# THE PROBLEM
Across all the records, filter for lines with the word "till" and copy them.

# PROVIDED ENTRIES
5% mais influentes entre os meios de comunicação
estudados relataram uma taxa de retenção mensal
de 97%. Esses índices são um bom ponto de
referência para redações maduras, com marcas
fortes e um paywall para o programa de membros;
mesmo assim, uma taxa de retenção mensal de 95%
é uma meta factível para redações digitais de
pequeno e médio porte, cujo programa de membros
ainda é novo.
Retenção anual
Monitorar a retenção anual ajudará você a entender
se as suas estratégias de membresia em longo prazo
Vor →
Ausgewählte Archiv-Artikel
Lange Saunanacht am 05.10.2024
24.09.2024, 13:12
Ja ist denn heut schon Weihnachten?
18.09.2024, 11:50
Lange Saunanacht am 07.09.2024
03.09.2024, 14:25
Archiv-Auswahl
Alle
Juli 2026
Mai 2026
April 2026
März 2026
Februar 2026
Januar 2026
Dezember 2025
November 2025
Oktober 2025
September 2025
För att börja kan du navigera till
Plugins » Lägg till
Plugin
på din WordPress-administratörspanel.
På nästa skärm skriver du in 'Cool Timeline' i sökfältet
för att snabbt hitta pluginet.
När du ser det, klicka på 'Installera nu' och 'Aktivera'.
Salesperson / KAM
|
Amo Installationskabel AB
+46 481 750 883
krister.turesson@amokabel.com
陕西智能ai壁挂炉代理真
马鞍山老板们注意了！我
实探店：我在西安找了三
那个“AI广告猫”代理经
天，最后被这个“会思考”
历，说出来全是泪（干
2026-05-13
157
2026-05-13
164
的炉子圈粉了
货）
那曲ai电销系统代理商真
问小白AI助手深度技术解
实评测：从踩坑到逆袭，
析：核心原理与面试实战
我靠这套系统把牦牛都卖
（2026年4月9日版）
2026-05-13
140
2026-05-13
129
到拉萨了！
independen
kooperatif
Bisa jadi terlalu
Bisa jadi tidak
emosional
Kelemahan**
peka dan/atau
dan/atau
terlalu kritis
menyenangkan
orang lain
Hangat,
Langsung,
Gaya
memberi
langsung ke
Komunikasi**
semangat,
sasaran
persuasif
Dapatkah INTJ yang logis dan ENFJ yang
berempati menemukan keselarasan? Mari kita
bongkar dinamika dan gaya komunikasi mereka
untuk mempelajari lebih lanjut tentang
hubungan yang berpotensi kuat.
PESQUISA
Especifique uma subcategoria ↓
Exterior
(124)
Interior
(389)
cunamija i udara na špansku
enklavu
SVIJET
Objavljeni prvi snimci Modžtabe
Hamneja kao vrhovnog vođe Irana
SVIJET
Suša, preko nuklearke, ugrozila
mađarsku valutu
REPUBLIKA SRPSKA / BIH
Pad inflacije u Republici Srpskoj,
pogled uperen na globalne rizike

# WRITTEN ANSWER
För att börja kan du navigera till
Plugins » Lägg till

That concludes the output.